With the kids having a couple of weeks off, we thought up a new trip and ventured from Calcutts to Stratford. We didn’t make it all the way back and have dropped the boat down by Knowle locks for a few days whilst I work out when I’m going to take it “home”.
The weather was pretty kind to us, managing to rain mostly at night. When the sun did come out, we had fluffy white clouds and large gaps of blue sky. A very English weather for a very English part of the countryside. It must have been relatively sunny since I’ve clearly caught the sun on my face. I have a healthy glow without the radiation treatment that they get “down under” when exposing bare skin to sunshine.
We managed to squeeze in three main meals at three different well-known canal pubs in the first three days of the tip. All come recommended; The Waterman at the top of the Hatton Flight, the Boot at Lapworth and ther Fleur de Lys at Lowsonford. Actually, it all gets mixed up here because one day I managed to squeeze in 6 pints of Guiness spread across two pubs and for the life of me, I can’t remember which one and which day! Yes, I remember now.. the Boot for lunch and the Fleur de Lys for dinner. Thirsty work being a narrowboat driver. We were also lucky to meet Mike and Jackie again on the Narrowboat Wordsworth. A cracking couple and we love them to bits!
Although this trip is full of locks and I counted nearly 75 just to get there, it didn’t seem too bad, although Wendy’s elbow seems to flare up on the really big days. Stratford locks are tough for little ones too. You would expect them to be soft like the Oxford but someone forgot to grease the lot for the last 100 years. I was hauled off a number of times to lend a hand and my woolly mammoth strength to the padddles – or the gates. However a very pleasant journey all the same. I did find the Stratford canal locks tighter than the Oxford too. They are certainly a whisker smaller and a couple of times, I nearly got stuck. I’m in need of a bit of paint now since the rubbing strakes are down to Jonathon Wilson’s bare steel (sorry Pal!).
We had one incident with the last lock gate on the last lock on the Stratford. The bloody gate wouldn’t close completely. I sat there in the boat waiting for Wendy to open the gate and nothing. I shouted across the pound what was the problem. She just said it filling slowly. Clearly there was an issue though since it just wouldn’t fill and when I decided to pull over, I was grounding – an indication that we’d nearly emptied the damned pound! A good old-fashioned leap from me and I was on dry land, investigating the issue. Yes, the last lock gate was jammed open and water was pouring through it. We’d never be able to fill the lock, it was like trying to run a bath with the plug out. A bystander came up with the idea of flushing the lock. In other words, try and fill it but with the front gate wide open for a few seconds. That might shift what ever it was. We tried this and then I realised out boat was worse off, sitting at an angle dry land almost, with the keel exposed – I could even see the propeller!
After a bit of hydromatics (new word, I just made it up!), we agreed to call British Waterways and they turned up fairly rapidly to see what they could do. A longer wait and mega-man Ian turns up. Blimey, he’s a strapping bloke this Ian! Massive. He ends up in the drink with his dry suit on and finds a log jamming the gate. Eventually we’re on our way again.

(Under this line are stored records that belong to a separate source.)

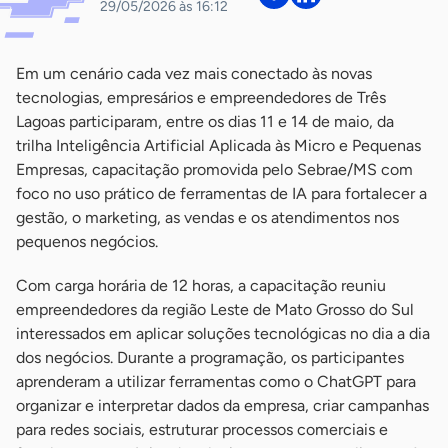
29/05/2026 às 16:12
Em um cenário cada vez mais conectado às novas
tecnologias, empresários e empreendedores de Três
Lagoas participaram, entre os dias 11 e 14 de maio, da
trilha Inteligência Artificial Aplicada às Micro e Pequenas
Empresas, capacitação promovida pelo Sebrae/MS com
foco no uso prático de ferramentas de IA para fortalecer a
gestão, o marketing, as vendas e os atendimentos nos
pequenos negócios.
Com carga horária de 12 horas, a capacitação reuniu
empreendedores da região Leste de Mato Grosso do Sul
interessados em aplicar soluções tecnológicas no dia a dia
dos negócios. Durante a programação, os participantes
aprenderam a utilizar ferramentas como o ChatGPT para
organizar e interpretar dados da empresa, criar campanhas
para redes sociais, estruturar processos comerciais e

So, after three days in Stratford, moored next to Mike and Jackie – and having dinner with Marcus and Tracey and the following night with John and Lutty, we untied and went on our way. However not only had my mascot duck been kidnapped (which is rather funny and I got it back) we had to endure a bloody racket from some Univerity students who had drunk far too much. They were still dancing on the roof at 4:30am in the morning. One even went to sleep up there. We followed them home for a while back up the lock system. They were still partying!
Just before leaving on Sunday, we managed to grab a quick pump-out, fill with water and cruised up the Avon for 20 minutes. Finally at about 2:00pm, we made our way through the first dozen or so locks, leaving us with one big push on Easter Monday where we managed to get all the way to Knowle locks.
In terms of engineering issues this trip, the bloody toilet seems to get stuck on every second flush or so. I’ve no idea why. I did find some wire shoved up the kitchen sink drain-away pipe, there was some plastic bag ties pushed hard up the pipe. I’m wondering if the breather pipe for the black water system might have been tampered with too which means that maybe the tank gets put under pressure and it doesn’t want to accept any more debris until the system has equalised. I have just thought that first flush of the day normally works. I think I’m on to something here. I’ll work out a way of checking this.
There’s still an odour from the master bedroom. This is where we had the leak last year. It dried out but still causes this stale smell. I wonder how long it will keep up?
I want a battery management information system. I have little idea about power consumption because I don’t have a power meter. Victron Energy do a really cool meter called a BMV-600 with is just ideal. It has a programable relay so there’s some interesting thoughts working in my head about starting the engine automatically if the house batteries start to run dry. Watch this space.